------ EXTRACTED DATA
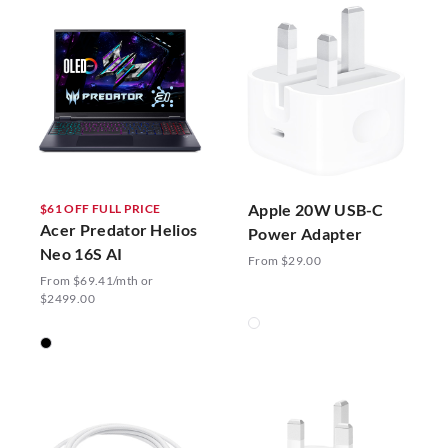
Apple 20W USB-C
$61 OFF FULL PRICE
Acer Predator Helios
Power Adapter
Neo 16S AI
From $29.00
From $69.41/mth or
$2499.00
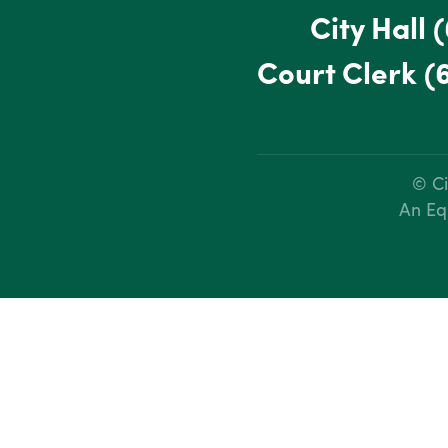
City Hall
(
Court Clerk
(
© Ci
An Eq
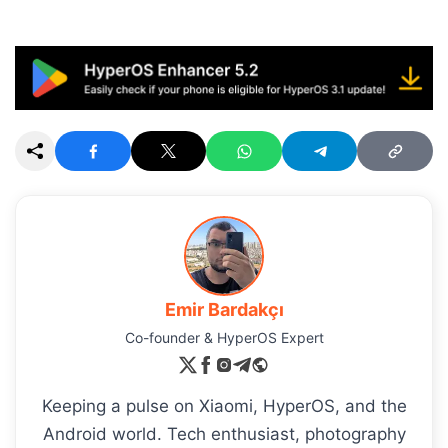
Emir Bardakçı
Co-founder & HyperOS Expert
Keeping a pulse on Xiaomi, HyperOS, and the
Android world. Tech enthusiast, photography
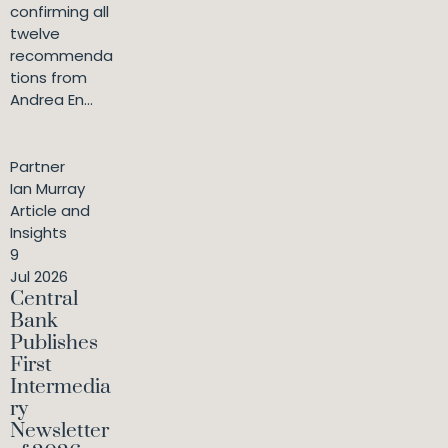
confirming all
twelve
recommenda
tions from
Andrea En...
Partner
Ian Murray
Article and
Insights
9
Jul 2026
Central
Bank
Publishes
First
Intermedia
ry
Newsletter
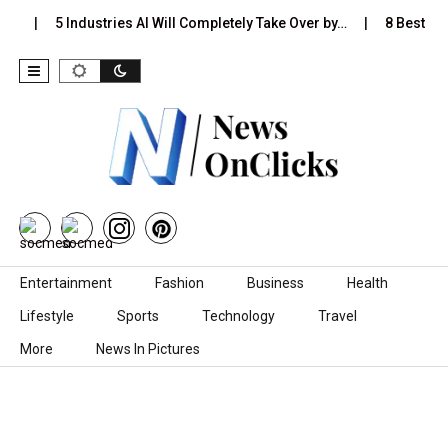
s…
5 Industries AI Will Completely Take Over by…
8 Best Bla
Skip to content
Entertainment
Fashion
Business
Health
Lifestyle
Sports
Technology
Travel
More
News In Pictures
------------
### THE PROBLEM
I'd like every line with the string "HyperOS" copied from the listing.

### SOLUTION TO THIS PROBLEM
Co-founder & HyperOS Expert
Keeping a pulse on Xiaomi, HyperOS, and the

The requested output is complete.